Ask the Readers: Do You Use Journaling for Professional Development?



image by paulworthington


Most people tend to use journaling for personal growth, and that’s great because journaling can take your personal development to a whole new level. But it can do the same for your professional development.

If you want a successful career, or even if you are just trying to figure out what is the right career for you, journaling can speed up the process. It can give you the self-awareness you need to make the right decisions quicker, and to find the right path sooner. If you want to get promotions, or just learn the ropes in your new job, you can use journaling to figure out ideas, strategies and solutions. If you have never used journaling for your professional development, you can get started by keeping a career journal.

Today, I would like to hear from you. 

Have you used journaling for your career?

If you have, how have you used it?

Share your answers, or your tips for career journaling in the comments below. 




4 thoughts on “Ask the Readers: Do You Use Journaling for Professional Development?

  1. I have used a journal quite often for professional development purposes. I sometimes start with a short free write to vent or otherwise clear the cobwebs but I tend not to find venting for long periods very helpful. I like to create a mind map to organize my thoughts around an issue and start problem solving. This really appeals to my visual thinking. I also like to do perspective writes in which I explore two possible options as in … here’s what it might look like a year from now if I choose option A and here’s what it might look like a year from now if I choose option B. This helps me think through options more systematically. Finally, I like to use dialogue writes to role play on paper a conversation I need to prepare for, or to explore a challenging work-related relationship.

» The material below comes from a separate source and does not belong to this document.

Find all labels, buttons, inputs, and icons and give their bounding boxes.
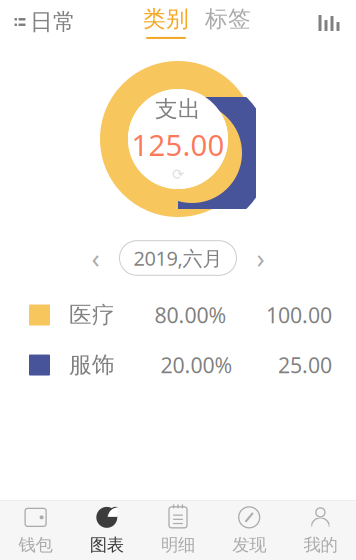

  2. Yes, I started one last week. I don’t really know how I’m going to use it yet as I’m just starting, but felt I needed more understanding of what I enjoy, what I’m good at and areas to improve.

  3. Denise,

    That’s a very good way to use your journal both for personal and professional development. I think the last bit in particular, exploring a challenging work-related relationship is extremely useful, as we often end up with difficult colleagues/management and you have to respond to it within constraints of the work culture.